E) La circulation de l’information, un enjeu primordial

II) Accueillir : élaborer la réception d’un ambassadeur ottoman au XVIII e siècle

L’élaboration d’un plan pour réceptionner et loger une délégation requiert une logistique spécifique et produite avec tous les soins possibles. Pour ce faire, il n’est pas question de préserver les finances de la ville dans un tel contexte, bien au contraire, il s’agit de mobiliser tous les moyens et de mettre en œuvre les dispositifs adéquats dans ce but. Le premier enjeu est de garantir à la délégation le meilleur confort possible.
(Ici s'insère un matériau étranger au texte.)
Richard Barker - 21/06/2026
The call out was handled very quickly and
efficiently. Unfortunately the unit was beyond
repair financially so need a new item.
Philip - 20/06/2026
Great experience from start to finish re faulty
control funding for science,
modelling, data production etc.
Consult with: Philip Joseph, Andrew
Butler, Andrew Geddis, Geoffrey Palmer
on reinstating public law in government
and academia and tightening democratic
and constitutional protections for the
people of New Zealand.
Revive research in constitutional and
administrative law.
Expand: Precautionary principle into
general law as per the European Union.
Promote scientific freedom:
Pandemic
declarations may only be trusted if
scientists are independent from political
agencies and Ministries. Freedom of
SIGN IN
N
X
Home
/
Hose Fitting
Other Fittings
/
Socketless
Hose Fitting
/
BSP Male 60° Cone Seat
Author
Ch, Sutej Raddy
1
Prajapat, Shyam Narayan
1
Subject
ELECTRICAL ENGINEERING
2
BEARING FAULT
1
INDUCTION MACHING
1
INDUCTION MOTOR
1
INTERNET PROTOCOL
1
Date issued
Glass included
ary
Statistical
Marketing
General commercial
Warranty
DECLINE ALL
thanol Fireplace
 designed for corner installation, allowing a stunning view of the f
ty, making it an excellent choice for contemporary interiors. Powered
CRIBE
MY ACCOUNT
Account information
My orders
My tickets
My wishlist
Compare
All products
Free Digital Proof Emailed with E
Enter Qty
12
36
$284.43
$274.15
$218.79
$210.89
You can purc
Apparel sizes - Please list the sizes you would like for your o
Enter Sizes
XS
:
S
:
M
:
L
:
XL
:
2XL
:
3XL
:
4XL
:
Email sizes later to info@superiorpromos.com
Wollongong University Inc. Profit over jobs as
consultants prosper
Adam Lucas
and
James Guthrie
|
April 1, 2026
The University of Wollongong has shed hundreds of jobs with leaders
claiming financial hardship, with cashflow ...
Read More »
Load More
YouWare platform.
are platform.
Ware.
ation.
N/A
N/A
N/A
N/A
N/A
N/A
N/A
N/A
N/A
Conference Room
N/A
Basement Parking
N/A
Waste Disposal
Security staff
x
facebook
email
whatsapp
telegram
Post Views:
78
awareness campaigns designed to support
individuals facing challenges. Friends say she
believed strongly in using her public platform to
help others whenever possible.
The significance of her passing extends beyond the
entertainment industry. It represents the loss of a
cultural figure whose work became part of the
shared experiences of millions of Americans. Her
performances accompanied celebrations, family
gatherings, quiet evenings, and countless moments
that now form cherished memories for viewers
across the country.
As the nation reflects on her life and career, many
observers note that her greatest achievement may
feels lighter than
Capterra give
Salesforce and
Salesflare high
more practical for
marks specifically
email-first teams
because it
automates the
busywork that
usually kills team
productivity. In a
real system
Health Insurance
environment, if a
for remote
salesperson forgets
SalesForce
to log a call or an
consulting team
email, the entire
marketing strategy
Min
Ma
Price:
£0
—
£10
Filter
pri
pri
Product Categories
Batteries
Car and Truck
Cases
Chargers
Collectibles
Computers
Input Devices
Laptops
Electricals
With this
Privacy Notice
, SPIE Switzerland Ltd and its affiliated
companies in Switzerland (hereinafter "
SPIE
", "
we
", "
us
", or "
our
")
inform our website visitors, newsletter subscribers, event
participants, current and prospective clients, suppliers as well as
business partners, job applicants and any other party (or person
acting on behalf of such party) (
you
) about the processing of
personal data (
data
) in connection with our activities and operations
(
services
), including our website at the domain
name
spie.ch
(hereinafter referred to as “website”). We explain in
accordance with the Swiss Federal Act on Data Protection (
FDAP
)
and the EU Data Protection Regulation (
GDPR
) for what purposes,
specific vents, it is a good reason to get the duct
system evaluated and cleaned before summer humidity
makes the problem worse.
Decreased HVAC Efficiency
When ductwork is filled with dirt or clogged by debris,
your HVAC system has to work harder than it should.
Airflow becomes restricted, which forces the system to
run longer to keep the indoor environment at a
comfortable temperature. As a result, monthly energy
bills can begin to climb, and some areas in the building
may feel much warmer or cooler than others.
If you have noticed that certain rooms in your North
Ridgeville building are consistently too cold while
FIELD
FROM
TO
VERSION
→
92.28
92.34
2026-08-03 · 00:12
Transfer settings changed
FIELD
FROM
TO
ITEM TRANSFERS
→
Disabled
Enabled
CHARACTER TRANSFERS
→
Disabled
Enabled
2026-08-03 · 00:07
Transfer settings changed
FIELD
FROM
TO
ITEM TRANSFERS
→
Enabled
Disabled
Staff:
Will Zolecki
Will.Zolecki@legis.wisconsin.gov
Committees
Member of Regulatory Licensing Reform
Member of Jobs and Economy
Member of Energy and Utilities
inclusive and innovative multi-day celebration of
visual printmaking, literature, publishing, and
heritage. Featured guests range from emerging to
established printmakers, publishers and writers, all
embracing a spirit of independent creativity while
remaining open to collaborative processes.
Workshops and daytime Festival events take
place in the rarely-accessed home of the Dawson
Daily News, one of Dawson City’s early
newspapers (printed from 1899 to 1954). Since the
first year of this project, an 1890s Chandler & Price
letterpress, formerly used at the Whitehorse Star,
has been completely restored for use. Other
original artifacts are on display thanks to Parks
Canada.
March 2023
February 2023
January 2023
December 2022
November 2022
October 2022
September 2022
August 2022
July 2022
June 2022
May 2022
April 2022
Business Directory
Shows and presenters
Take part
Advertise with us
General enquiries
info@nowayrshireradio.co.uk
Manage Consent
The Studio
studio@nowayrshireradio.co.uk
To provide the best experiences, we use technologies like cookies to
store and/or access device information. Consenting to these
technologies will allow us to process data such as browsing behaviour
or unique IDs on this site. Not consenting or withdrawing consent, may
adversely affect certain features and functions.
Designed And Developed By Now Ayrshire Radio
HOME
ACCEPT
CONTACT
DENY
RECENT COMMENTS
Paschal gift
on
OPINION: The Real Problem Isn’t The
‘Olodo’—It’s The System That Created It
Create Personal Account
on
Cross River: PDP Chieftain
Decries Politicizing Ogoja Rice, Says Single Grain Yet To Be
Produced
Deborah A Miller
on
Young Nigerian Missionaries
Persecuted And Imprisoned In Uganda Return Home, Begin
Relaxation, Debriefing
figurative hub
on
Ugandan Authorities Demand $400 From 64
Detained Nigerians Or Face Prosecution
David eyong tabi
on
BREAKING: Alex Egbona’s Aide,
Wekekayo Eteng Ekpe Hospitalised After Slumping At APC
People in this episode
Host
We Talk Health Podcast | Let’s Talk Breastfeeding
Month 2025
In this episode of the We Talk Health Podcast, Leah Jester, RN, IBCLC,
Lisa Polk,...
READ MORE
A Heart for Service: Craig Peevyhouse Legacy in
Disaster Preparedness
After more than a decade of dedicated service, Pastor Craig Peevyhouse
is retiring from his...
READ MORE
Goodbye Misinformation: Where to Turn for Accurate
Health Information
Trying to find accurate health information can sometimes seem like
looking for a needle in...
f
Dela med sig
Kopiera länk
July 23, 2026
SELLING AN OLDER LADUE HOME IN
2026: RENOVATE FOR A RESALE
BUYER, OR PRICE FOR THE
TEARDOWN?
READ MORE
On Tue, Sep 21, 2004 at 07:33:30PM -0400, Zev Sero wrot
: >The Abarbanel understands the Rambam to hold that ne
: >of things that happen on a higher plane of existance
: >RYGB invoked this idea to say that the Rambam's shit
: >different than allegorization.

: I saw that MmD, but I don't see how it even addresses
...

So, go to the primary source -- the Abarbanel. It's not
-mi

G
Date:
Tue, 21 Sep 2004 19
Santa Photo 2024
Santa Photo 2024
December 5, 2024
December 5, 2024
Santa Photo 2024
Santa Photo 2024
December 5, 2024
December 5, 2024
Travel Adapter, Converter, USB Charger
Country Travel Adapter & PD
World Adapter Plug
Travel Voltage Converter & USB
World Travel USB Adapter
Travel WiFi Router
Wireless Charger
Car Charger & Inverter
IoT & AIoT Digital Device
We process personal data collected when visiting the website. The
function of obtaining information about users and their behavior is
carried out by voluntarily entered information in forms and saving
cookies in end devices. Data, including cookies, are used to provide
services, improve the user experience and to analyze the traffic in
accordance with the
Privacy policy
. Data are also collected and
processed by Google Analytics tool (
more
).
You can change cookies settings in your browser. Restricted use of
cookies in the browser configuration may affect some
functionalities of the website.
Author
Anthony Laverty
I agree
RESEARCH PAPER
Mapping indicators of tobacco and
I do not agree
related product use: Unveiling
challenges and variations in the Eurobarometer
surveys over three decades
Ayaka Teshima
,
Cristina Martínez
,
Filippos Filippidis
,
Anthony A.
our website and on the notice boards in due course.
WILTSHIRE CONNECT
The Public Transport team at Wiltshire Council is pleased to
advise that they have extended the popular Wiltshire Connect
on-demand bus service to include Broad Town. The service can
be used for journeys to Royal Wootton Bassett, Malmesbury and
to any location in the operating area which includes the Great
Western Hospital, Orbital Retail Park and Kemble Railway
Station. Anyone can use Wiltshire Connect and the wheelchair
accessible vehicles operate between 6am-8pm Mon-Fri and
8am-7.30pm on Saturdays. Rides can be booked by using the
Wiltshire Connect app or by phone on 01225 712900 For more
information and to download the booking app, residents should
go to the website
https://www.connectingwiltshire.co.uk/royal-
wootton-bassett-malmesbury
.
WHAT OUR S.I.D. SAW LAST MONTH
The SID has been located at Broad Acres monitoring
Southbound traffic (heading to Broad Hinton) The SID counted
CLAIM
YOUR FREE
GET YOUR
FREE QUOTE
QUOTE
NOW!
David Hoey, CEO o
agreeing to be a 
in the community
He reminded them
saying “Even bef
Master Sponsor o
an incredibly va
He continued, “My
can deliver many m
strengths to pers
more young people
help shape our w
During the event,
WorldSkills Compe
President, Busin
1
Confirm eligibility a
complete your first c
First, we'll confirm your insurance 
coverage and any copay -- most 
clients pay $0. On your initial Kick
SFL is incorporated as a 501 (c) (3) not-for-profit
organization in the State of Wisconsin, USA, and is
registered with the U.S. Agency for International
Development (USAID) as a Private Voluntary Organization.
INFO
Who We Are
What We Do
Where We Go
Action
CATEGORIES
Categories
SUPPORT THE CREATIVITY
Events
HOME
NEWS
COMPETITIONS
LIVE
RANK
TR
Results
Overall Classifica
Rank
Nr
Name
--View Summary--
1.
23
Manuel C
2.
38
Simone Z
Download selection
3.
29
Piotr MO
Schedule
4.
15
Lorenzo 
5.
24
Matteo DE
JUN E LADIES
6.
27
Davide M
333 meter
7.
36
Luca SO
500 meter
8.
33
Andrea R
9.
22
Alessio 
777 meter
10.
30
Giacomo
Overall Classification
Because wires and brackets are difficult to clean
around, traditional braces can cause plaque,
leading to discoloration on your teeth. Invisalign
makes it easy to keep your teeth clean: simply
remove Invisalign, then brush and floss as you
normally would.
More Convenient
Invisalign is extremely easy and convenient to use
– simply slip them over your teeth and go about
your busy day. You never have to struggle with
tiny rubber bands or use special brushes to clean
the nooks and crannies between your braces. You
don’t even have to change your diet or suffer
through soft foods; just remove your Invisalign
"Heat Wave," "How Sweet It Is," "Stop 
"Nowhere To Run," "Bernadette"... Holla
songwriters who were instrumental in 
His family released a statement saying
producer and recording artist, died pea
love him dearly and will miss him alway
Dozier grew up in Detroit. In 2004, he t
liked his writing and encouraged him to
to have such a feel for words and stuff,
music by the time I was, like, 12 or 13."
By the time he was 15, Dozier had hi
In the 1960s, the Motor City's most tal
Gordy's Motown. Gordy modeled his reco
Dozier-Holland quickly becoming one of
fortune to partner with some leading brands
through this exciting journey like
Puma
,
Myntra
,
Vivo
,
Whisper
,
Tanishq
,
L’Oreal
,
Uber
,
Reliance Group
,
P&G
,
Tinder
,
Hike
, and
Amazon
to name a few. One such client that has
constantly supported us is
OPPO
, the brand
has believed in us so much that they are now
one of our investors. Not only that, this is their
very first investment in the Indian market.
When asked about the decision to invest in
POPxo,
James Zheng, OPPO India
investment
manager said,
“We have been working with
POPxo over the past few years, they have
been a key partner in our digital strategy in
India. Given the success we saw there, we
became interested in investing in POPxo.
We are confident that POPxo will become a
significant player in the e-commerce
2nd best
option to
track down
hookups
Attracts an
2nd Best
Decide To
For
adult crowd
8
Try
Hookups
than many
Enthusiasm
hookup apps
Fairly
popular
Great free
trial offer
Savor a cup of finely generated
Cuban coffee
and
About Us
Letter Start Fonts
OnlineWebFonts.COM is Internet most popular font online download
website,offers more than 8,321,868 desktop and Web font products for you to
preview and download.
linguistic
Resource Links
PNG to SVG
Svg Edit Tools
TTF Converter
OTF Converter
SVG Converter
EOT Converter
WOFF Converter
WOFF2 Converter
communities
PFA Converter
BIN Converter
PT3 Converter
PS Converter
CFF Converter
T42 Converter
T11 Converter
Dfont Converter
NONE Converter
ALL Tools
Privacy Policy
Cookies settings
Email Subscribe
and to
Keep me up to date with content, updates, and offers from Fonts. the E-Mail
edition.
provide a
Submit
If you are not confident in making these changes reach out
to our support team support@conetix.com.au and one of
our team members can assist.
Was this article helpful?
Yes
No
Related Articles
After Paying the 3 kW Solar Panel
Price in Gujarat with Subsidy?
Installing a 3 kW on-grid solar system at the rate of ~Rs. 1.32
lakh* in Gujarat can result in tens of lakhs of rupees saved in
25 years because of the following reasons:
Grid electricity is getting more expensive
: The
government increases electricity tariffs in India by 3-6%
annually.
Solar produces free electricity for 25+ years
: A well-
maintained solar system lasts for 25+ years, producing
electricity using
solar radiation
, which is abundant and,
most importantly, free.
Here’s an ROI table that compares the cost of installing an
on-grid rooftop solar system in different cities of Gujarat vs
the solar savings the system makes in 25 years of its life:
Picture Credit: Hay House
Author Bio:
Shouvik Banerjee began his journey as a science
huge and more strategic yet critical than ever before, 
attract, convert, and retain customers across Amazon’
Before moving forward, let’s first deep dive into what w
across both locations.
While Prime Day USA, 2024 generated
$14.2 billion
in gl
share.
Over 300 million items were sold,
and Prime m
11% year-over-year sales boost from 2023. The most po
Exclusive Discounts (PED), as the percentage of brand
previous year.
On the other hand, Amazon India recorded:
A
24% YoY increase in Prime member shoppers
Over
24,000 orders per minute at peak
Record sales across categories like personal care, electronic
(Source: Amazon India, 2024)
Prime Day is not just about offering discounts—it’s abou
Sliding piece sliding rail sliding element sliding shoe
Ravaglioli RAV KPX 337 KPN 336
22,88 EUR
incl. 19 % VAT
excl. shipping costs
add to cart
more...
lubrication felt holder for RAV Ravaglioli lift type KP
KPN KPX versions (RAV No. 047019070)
Mais avant tout, il importe de satisfaire pleinement l’ambassadeur lui-même. Il s’agit de produire un espace à peu près similaire au cadre de vie de l’invité, l’accommodant selon les us et coutumes de son pays d’origine. Ainsi, l’apprêt d’un logis meublé selon un style et des caractéristiques typiquement traditionnelles du pays de l’envoyé a pour but d’indiquer un certain respect vis-à- vis de l’invité qui est « comme chez lui », mais aussi la prise en compte de son mode de vie au travers de recherches et de questionnements sur sa culture. Se pencher sur les modes de vie témoigne d’une démarche pensée et réfléchie, d’une interrogation sur autrui.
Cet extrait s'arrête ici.